He weaves snippets of his personal path to science into the wider picture too, showing that science –the art and practice of discovery – is not performed by remote, anonymous white-coated men and women. It’s done by ordinary kids who grow up in ordinary homes in ordinary places like Oldham who become ordinary physics professors at ordinary Large Hadron Colliders.

Cox, famously, played keyboards for the band D:Ream in the 90’s before completing his PhD (a curious mirror-image career path to Queen’s Brian May) and it’s clear that art and science are, for him, complimentary rather than competing systems of experiencing the world. The pages here are peppered with relevant quotes. Not just from the expected science luminaries like Einstein and Hubble but Shakespeare, Milton, Lennon and Kipling too. There’s even some musicians – well, ‘Joy Division’ actually but I’ll let that one slide as a matter of personal taste.
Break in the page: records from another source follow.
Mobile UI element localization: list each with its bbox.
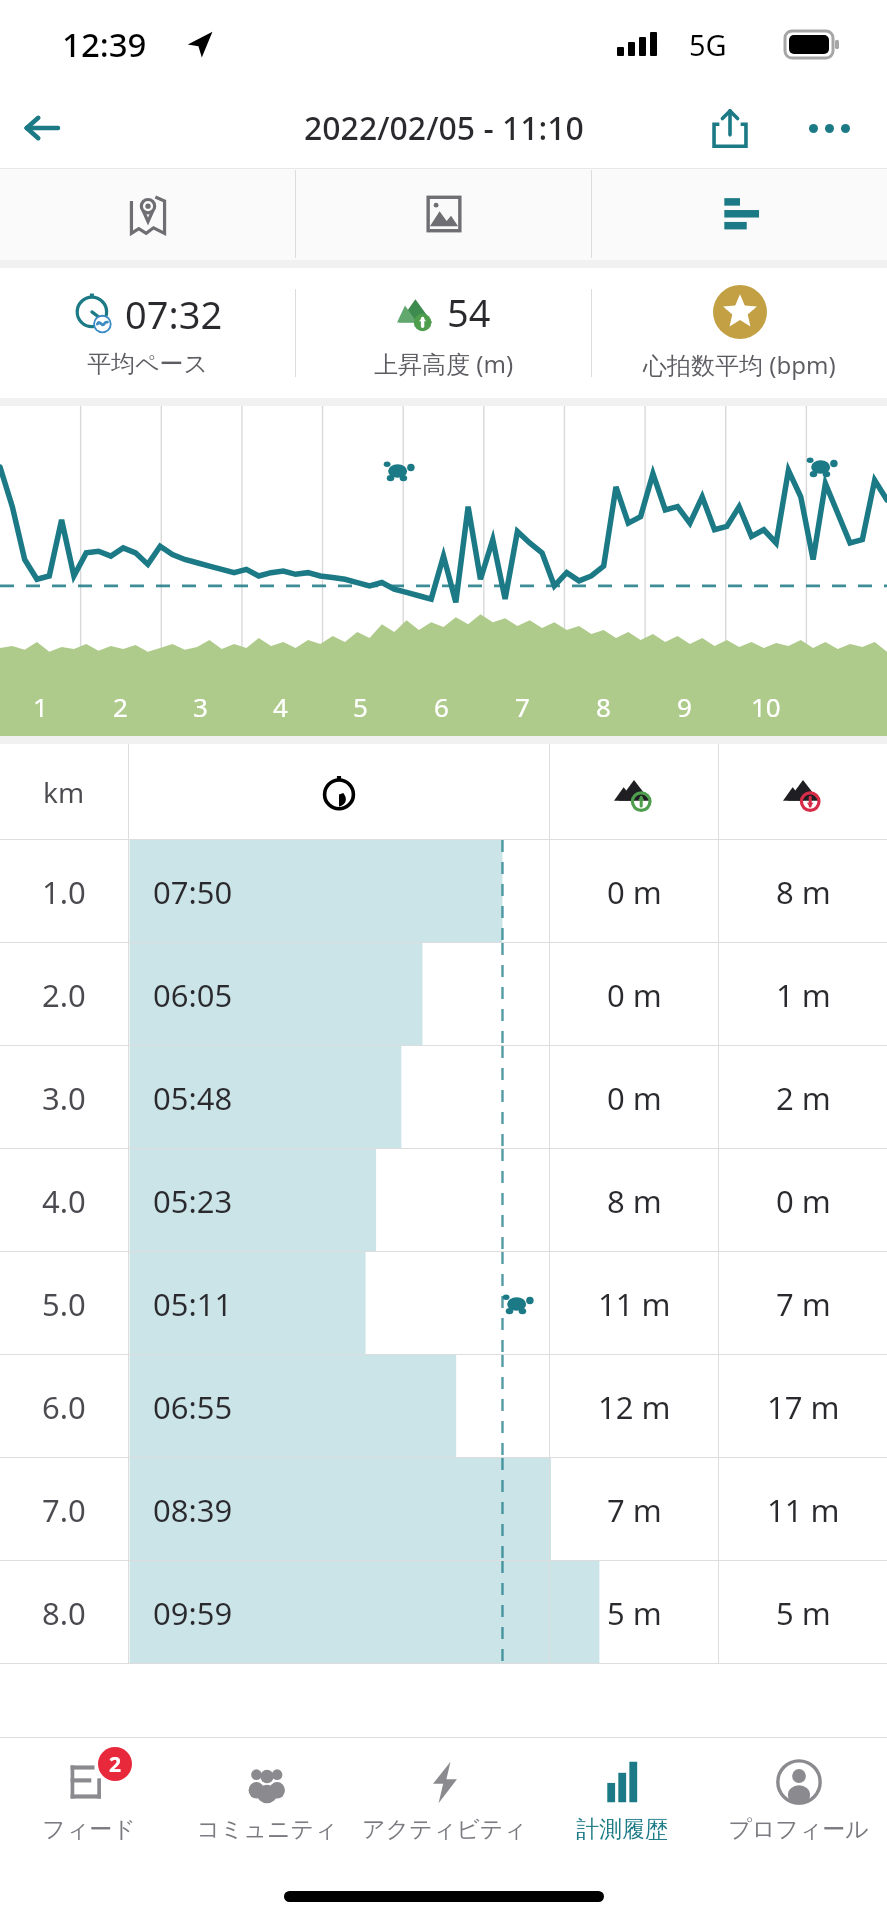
staticText: 54 xyxy=(447,286,491,338)
staticText: 心拍数平均 (bpm) xyxy=(643,348,836,381)
staticText: 平均ペース xyxy=(87,349,209,379)
staticText: 17 m xyxy=(767,1386,840,1428)
staticText: 0 m xyxy=(607,871,662,913)
button[interactable]: 1.0 xyxy=(0,840,887,943)
staticText: 05:48 xyxy=(153,1077,233,1119)
button[interactable]: 2.0 xyxy=(0,943,887,1046)
button[interactable]: Photos xyxy=(296,168,591,260)
button[interactable]: More options xyxy=(797,96,861,160)
button[interactable]: アクティビティ xyxy=(356,1738,533,1864)
staticText: 5 m xyxy=(776,1592,831,1634)
staticText: 7.0 xyxy=(42,1489,86,1531)
staticText: 06:05 xyxy=(153,974,233,1016)
staticText: 0 m xyxy=(607,974,662,1016)
staticText: 5 m xyxy=(607,1592,662,1634)
staticText: 2022/02/05 - 11:10 xyxy=(304,106,584,150)
staticText: 5G xyxy=(689,25,727,64)
button[interactable]: 計測履歴 xyxy=(533,1738,710,1864)
button[interactable]: コミュニティ xyxy=(178,1738,356,1864)
staticText: km xyxy=(43,773,85,811)
staticText: 5.0 xyxy=(42,1283,86,1325)
staticText: 3 xyxy=(193,689,208,724)
staticText: 05:23 xyxy=(153,1180,233,1222)
button[interactable]: 2 xyxy=(0,1738,178,1864)
staticText: 0 m xyxy=(776,1180,831,1222)
staticText: 11 m xyxy=(767,1489,840,1531)
staticText: 2.0 xyxy=(42,974,86,1016)
button[interactable]: 8.0 xyxy=(0,1561,887,1664)
staticText: 0 m xyxy=(607,1077,662,1119)
staticText: 07:50 xyxy=(153,871,233,913)
staticText: 10 xyxy=(751,689,781,724)
staticText: 8 m xyxy=(776,871,831,913)
staticText: 1.0 xyxy=(42,871,86,913)
staticText: 7 m xyxy=(607,1489,662,1531)
staticText: 5 xyxy=(353,689,368,724)
button[interactable]: プロフィール xyxy=(710,1738,887,1864)
staticText: 7 m xyxy=(776,1283,831,1325)
button[interactable]: Statistics xyxy=(592,168,887,260)
staticText: 8 m xyxy=(607,1180,662,1222)
button[interactable]: 6.0 xyxy=(0,1355,887,1458)
staticText: フィード xyxy=(42,1815,136,1844)
staticText: 2 xyxy=(109,1750,122,1779)
staticText: コミュニティ xyxy=(196,1815,338,1844)
staticText: 1 xyxy=(33,689,48,724)
button[interactable]: 3.0 xyxy=(0,1046,887,1149)
button[interactable]: 心拍数平均 (bpm) xyxy=(592,268,887,398)
staticText: 11 m xyxy=(598,1283,671,1325)
staticText: 1 m xyxy=(776,974,831,1016)
staticText: 計測履歴 xyxy=(576,1815,668,1844)
button[interactable]: Back xyxy=(10,97,72,159)
staticText: アクティビティ xyxy=(362,1815,527,1844)
staticText: 07:32 xyxy=(125,288,223,340)
staticText: 06:55 xyxy=(153,1386,233,1428)
button[interactable]: 4.0 xyxy=(0,1149,887,1252)
button[interactable]: 54 xyxy=(296,268,591,398)
staticText: 8.0 xyxy=(42,1592,86,1634)
staticText: 上昇高度 (m) xyxy=(374,347,514,380)
staticText: 2 m xyxy=(776,1077,831,1119)
staticText: 3.0 xyxy=(42,1077,86,1119)
staticText: 09:59 xyxy=(153,1592,233,1634)
staticText: 6 xyxy=(434,689,449,724)
staticText: 2 xyxy=(113,689,128,724)
staticText: 7 xyxy=(515,689,530,724)
button[interactable]: Map xyxy=(0,168,295,260)
staticText: 9 xyxy=(677,689,692,724)
staticText: プロフィール xyxy=(728,1815,869,1844)
button[interactable]: 5.0 xyxy=(0,1252,887,1355)
button[interactable]: Share xyxy=(698,96,762,160)
button[interactable]: 07:32 xyxy=(0,268,295,398)
button[interactable]: 7.0 xyxy=(0,1458,887,1561)
staticText: 05:11 xyxy=(153,1283,233,1325)
staticText: 08:39 xyxy=(153,1489,233,1531)
staticText: 4 xyxy=(273,689,288,724)
staticText: 12:39 xyxy=(62,22,147,67)
staticText: 4.0 xyxy=(42,1180,86,1222)
staticText: 8 xyxy=(596,689,611,724)
staticText: 12 m xyxy=(598,1386,671,1428)
staticText: 6.0 xyxy=(42,1386,86,1428)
‘Human Universe’ isn’t on any school curriculum (or many parent’s shelves) but it should be. In a world that spends more on footballer’s salaries than research, the book’s clear ‘this is where we are’, ‘this is how we got here’, ‘this is where we need to go’ message is a much needed solid and optimistic grounding in the what, how and why of our species’ place in the universe. I don’t know if these are the answers you want but they are the answers we need.